Yeah I know what ya mean... honestly sometimes I wonder if everyone would be happier living in the jungle, sometimes I wish I could be in a plane crash and survive on an island with strong men going to fetch me coconuts, hunt and feed me... while I wash the coconut shells and prepare the meals... ugh why do I have to be born now... I hate now. I'd even rather go back to a time before all technology than this confusing shitty time... take me to a time with hot vikings.
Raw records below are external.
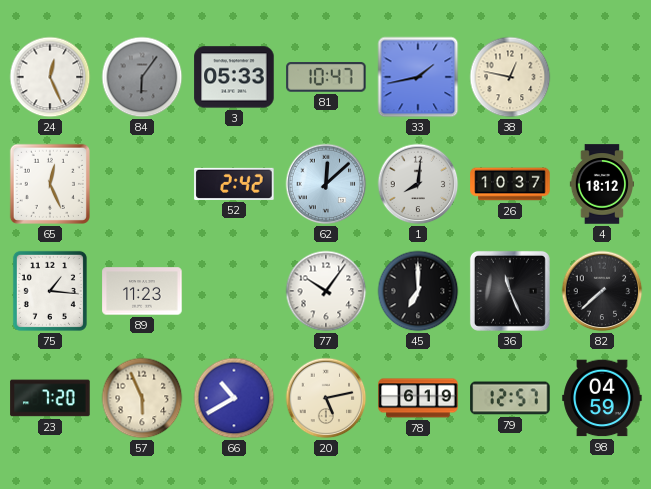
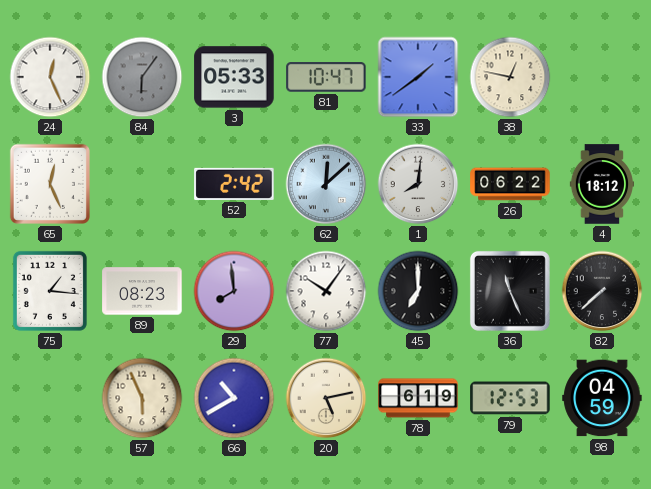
33: 1:43 -> 1:39
26: 10:37 -> 06:22
89: 11:23 -> 08:23
29: none -> 7:59
23: 7:20 -> none
79: 12:57 -> 12:53
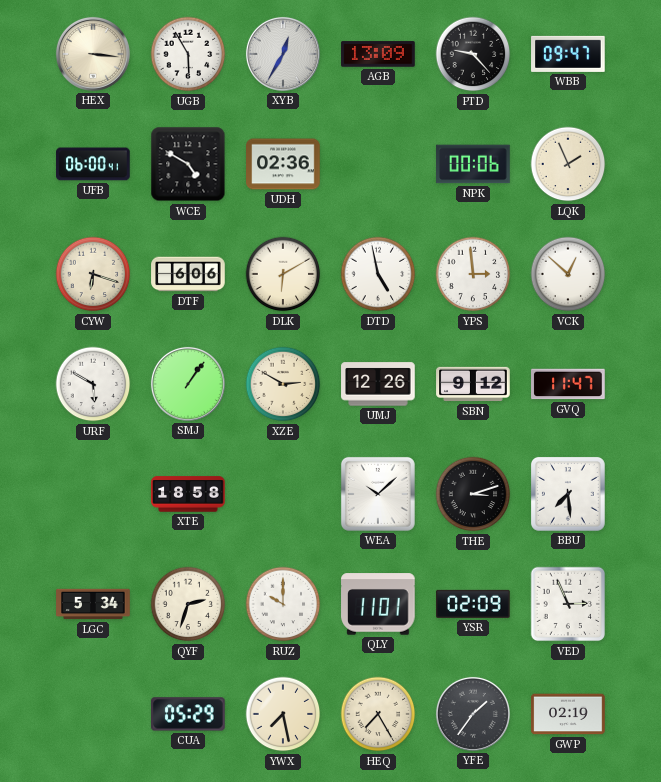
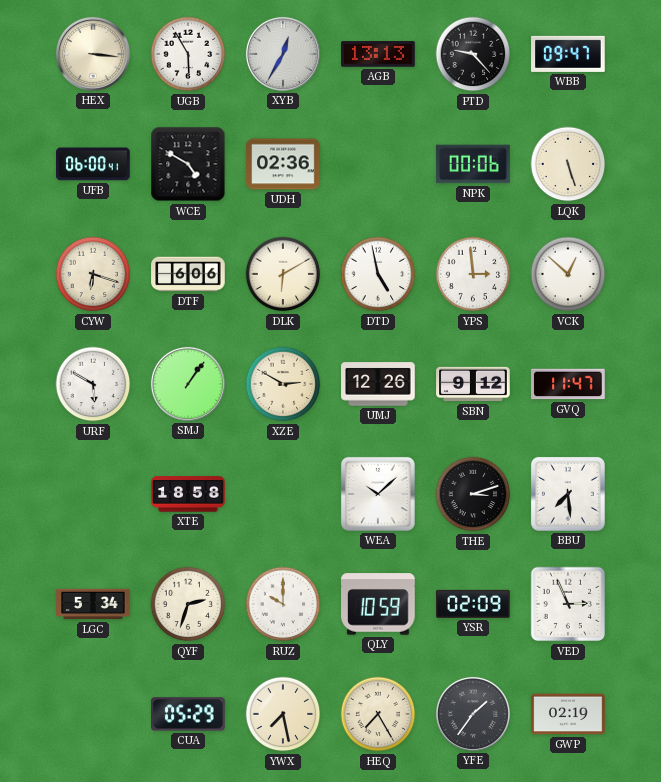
AGB: 13:09 -> 13:13
LQK: 1:56 -> 5:27
QLY: 11:01 -> 10:59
The guys that can afford to travel abroad usually come in 1 of 2 forms: Either guys that can afford it without it being a financial issue who have no attachments to the women they hook up with and treat the entire experience like a weekend tennis game at the park, or guys who can't afford it but are slaves to their desires who will paradoxically spend 3+ years savings just to go have a wild experience in Germany or something and then come back home and proudly proclaim "I am not a simp!"... Even though they just hardcore simped. 🤷‍♂️😂

There's nothing NOT average about me, actually. Except maybe my thinking being obscured by my mental illness. I have a BMI of 22, I make well below a living wage, never had abs, totally slimmer to average belly, and so other than the fact that I'm both creative and simultaneously don't really give a honeysuckle I honestly have no idea why women like me. In all probability they should hate me. I don't get it. Maybe I'm forbidden fruit because I'm forward about not really being emotionally available? I don't know, I don't get it, and generally I don't overthink it unless I'm in a situation where I'm really not into some girl that's following me around like a lost dog that I can't shake off like this one girl does that works for me. Attention makes me uncomfortable, it always has. And yes, I agree, when it comes to dating, now totally sucks ass.
 
The guys that can afford to travel abroad usually come in 1 of 2 forms: Either guys that can afford it without it being a financial issue who have no attachments to the women they hook up with and treat the entire experience like a weekend tennis game at the park, or guys who can't afford it but are slaves to their desires who will paradoxically spend 3+ years savings just to go have a wild experience in Germany or something and then come back home and proudly proclaim "I am not a simp!"... Even though they just hardcore simped. 🤷‍♂️😂

There's nothing NOT average about me, actually. Except maybe my thinking being obscured by my mental illness. I have a BMI of 22, I make well below a living wage, never had abs, totally slimmer to average belly, and so other than the fact that I'm both creative and simultaneously don't really give a honeysuckle I honestly have no idea why women like me. In all probability they should hate me. I don't get it. Maybe I'm forbidden fruit because I'm forward about not really being emotionally available? I don't know, I don't get it, and generally I don't overthink it unless I'm in a situation where I'm really not into some girl that's following me around like a lost dog that I can't shake off like this one girl does that works for me. Attention makes me uncomfortable, it always has. And yes, I agree, when it comes to dating, now totally sucks ass.
Honestly any girl would be lucky to have ya! You’re a deep thinker, like my little Ardour… most women do like men that are average my sisters friends fight over who gets to sleep with the local plumber… so idk!!